Si les Français se sont retirés, les gens qui sont « dans le coup » ne font plus rien. Cela pose un vrai problème. Je suis frappé par ce qui se passe en Ituri depuis 15 ans ! Souvenez-vous du Katanga où il y a toujours eu des tensions dues aux compagnies minières sur la zone des frontières. Quand vous voyez aujourd'hui tous ces mouvements d'opposition à l'Etat congolais, les camions qui passent chargés de matières premières, de métaux stratégiques et qui repartent au Rwanda notamment, on ne respecte pas les règles de souveraineté d'un pays.
Il fallait faire tomber Kadhafi. Il ne plaisait plus sans doute...
Dans l'une de vos déclarations à Paris Match en 2016, vous expliquiez qu'en matière d'IE, les victimes étaient des chômeurs et des sites de production fermés. Pourtant, les milices en République Démocratique du Congo (RDC) sont armées par des multinationales et provoquent des morts, pas uniquement des chômeurs...
Effectivement. Des compagnies minières imposent leurs règles et spolient la RDC pour pouvoir vendre ces fameuses matières premières à l'étranger, aidés par des pays limitrophes (Ouganda et Rwanda notamment, NDLR). Cela me paraît insupportable. Il faudrait que les Etats disent « stop » ! Mais qui va se battre contre les grandes sociétés minières ou pétrolières ?
Le cas libyen est-il un cas d'école en termes de guerre économique ?
A mon sens, il s'agit avant tout d'une question politique. C'est un désastre parce qu'on a traité un problème militaire, sans appréhender le problème économique.
La dimension politique pouvait-elle s'abstraire de la question migratoire et de la déstabilisation régionale prévue par tous les experts en géopolitique ?
La France connaît de moins en moins les réalités africaines... Au niveau de la Libye, le facteur économique était marginal par rapport à la dimension politique, selon moi. Dès le départ la volonté de la France était claire : il fallait faire tomber Kadhafi. Il ne plaisait plus sans doute...
Quel est le rôle des sociétés privées, comme G4S, qui disposent d'une multitude d'informations très précises sur l'activité économique du continent?
Nous avons besoin de ces sociétés pour assurer la sécurité des sites. Les employés des sociétés militaires privées ont accès à tout... Il faut qu'on arrive à reconstituer ce qu'il se passe de l'extérieur et nous avons un vrai problème, car nous n'avons pas le financement pour aller chercher l'information.
Toutefois, ceux qui protègent les sites d'attaques éventuelles ne font pas de calculs d'ingénieurs, même s'ils ont des contacts partout et sont capables de vous dire très précisément à l'avance, ce qu'il va arriver. G4S par exemple, est l'une des plus grosses sociétés de sécurité intégrée, qui a travaillé en Irak où il y a eu de gros problèmes... Elle se recentre sur l'Afrique mais pourquoi pas ? Les sociétés militaires privées ne me dérangent pas, à condition qu'il y ait des règles.
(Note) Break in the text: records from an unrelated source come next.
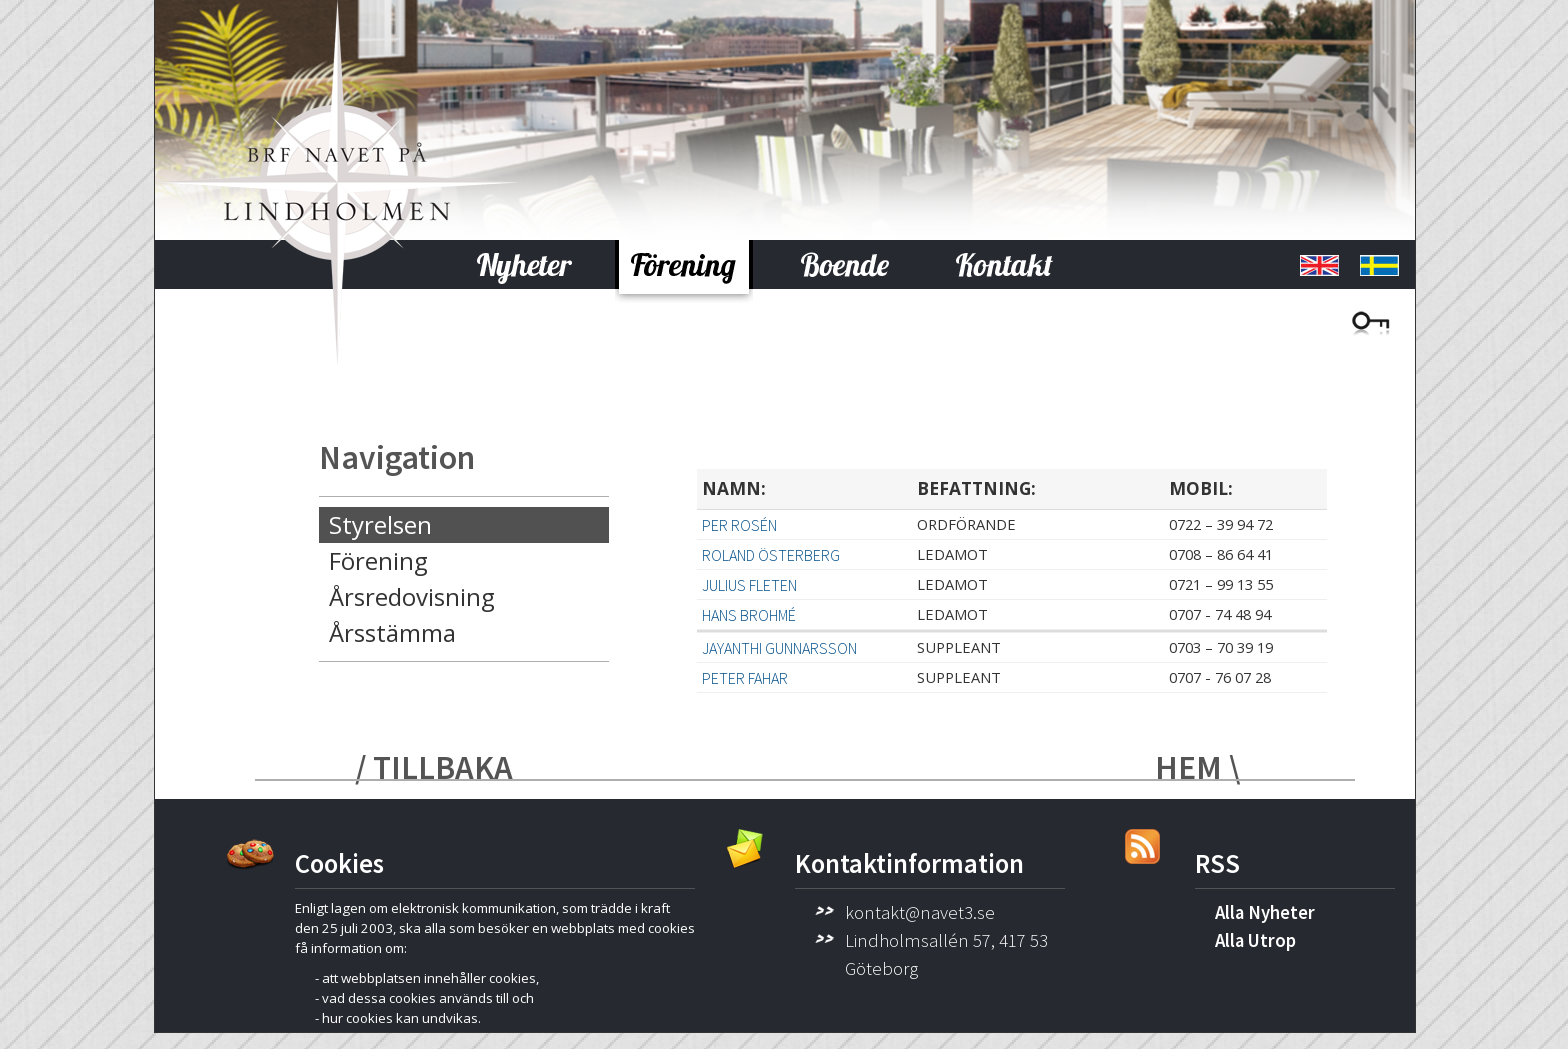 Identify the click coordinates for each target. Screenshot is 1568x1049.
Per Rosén (739, 525)
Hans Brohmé (749, 615)
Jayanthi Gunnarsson (779, 648)
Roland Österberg (771, 555)
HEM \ (1197, 767)
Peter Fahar (745, 678)
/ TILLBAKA (434, 767)
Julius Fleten (749, 585) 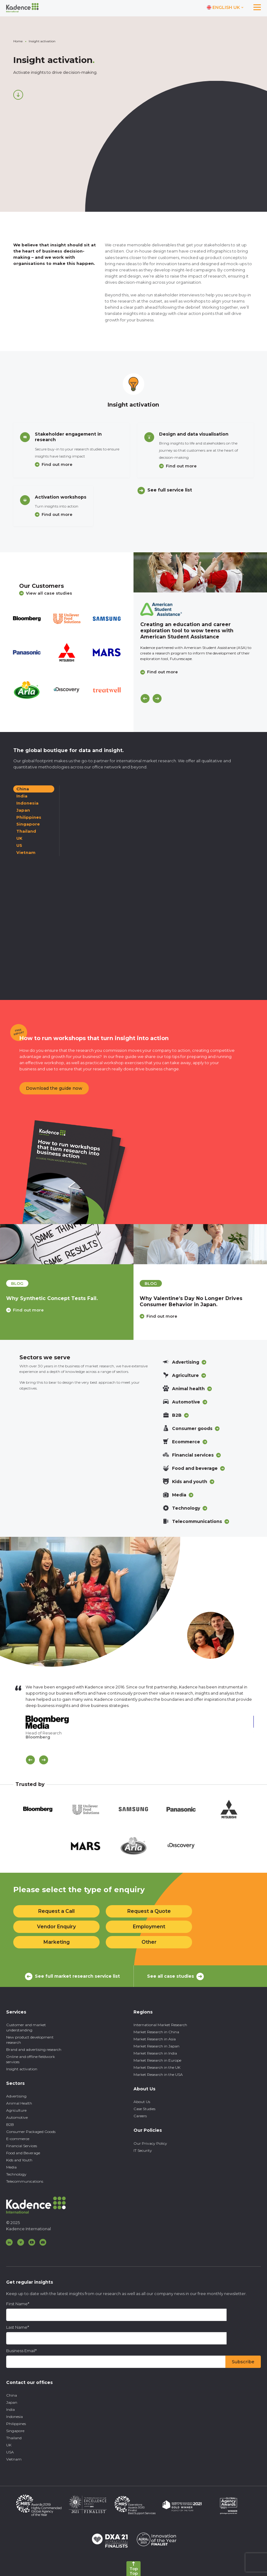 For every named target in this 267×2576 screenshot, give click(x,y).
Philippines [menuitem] (16, 2423)
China (22, 788)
Quel regard portez-vous sur les écoutes téléphoniques israéliennes qui quadrillent une bonne partie du Continent ?
Les Israéliens sont présents dans la Corne de l'Afrique depuis très longtemps, avec la présence des Falashas en Ethiopie. Les soldats israéliens ne sont pas plus efficaces que les soldats français mais il est vrai qu'ils ont vendu leur système d'écoute un peu partout. Il existe donc un risque de pression extérieure.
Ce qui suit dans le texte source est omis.